After ecological quick scans, research into bats often needs to take place. At the moment this is a time-consuming activity and also very expensive. In addition, there are too few ecologists available for all research to meet the demand. This is not surprising: it is night work, which not everyone likes.

This was the reason for Aquila Ecology to start with an AI model to identify bats. In collaboration with the NDFF, we have created an AI model that can identify bat individuals by species based on sound with 91% accuracy. These sounds must be recorded with special recording equipment that can record high sound frequencies. This can then be determined by the developed AI model. But how does developing such an AI model actually work technically?

First of all, we need a large dataset of bat sounds whose identification has been established with certainty. This is easy with some bat species, for example there are many recordings of the common pipistrelle bat. However, there are also species that make sounds that are difficult to distinguish from other species. These sounds are often recorded before or after animals are captured and identified by appearance. There are far fewer sounds available.

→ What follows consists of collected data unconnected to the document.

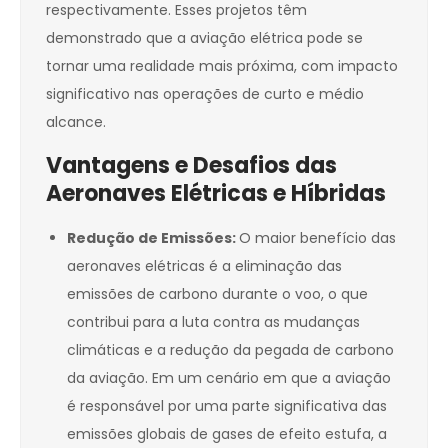
respectivamente. Esses projetos têm
demonstrado que a aviação elétrica pode se
tornar uma realidade mais próxima, com impacto
significativo nas operações de curto e médio
alcance.
Vantagens e Desafios das
Aeronaves Elétricas e Híbridas
Redução de Emissões:
O maior benefício das
aeronaves elétricas é a eliminação das
emissões de carbono durante o voo, o que
contribui para a luta contra as mudanças
climáticas e a redução da pegada de carbono
da aviação. Em um cenário em que a aviação
é responsável por uma parte significativa das
emissões globais de gases de efeito estufa, a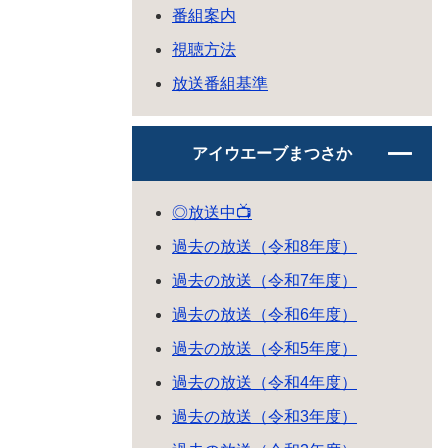
番組案内
視聴方法
放送番組基準
アイウエーブまつさか
◎放送中📺
過去の放送（令和8年度）
過去の放送（令和7年度）
過去の放送（令和6年度）
過去の放送（令和5年度）
過去の放送（令和4年度）
過去の放送（令和3年度）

Machine learning actually needs the widest possible variety of sounds. In this way, the computer learns to distinguish what exactly is typical about the call of a particular bat species, and what happens to be a variation or background noise. To artificially increase the amount of data, we use a trick called data augmentation. We mix the sounds on which the AI ​​is trained with different background sounds to add variation. We had to collect these background sounds first, because they have to be recorded at high frequency.

All data is then 'viewed' repeatedly by an algorithm. This algorithm always adjusts itself slightly based on the data. It searches for patterns in the data in a complex way. Every time the algorithm 'looks' at the data, it gets a little better at recognizing bats. The Aquila Ecologie software indicates this while training the model:

The next step is to make this technique useful for analyzing large data sets of, for example, several weeks. To achieve this, the software must not only be able to distinguish bat species, but also know when there is no bat in the recording. We do this by recording a lot of ambient noise and teaching the software to distinguish between them.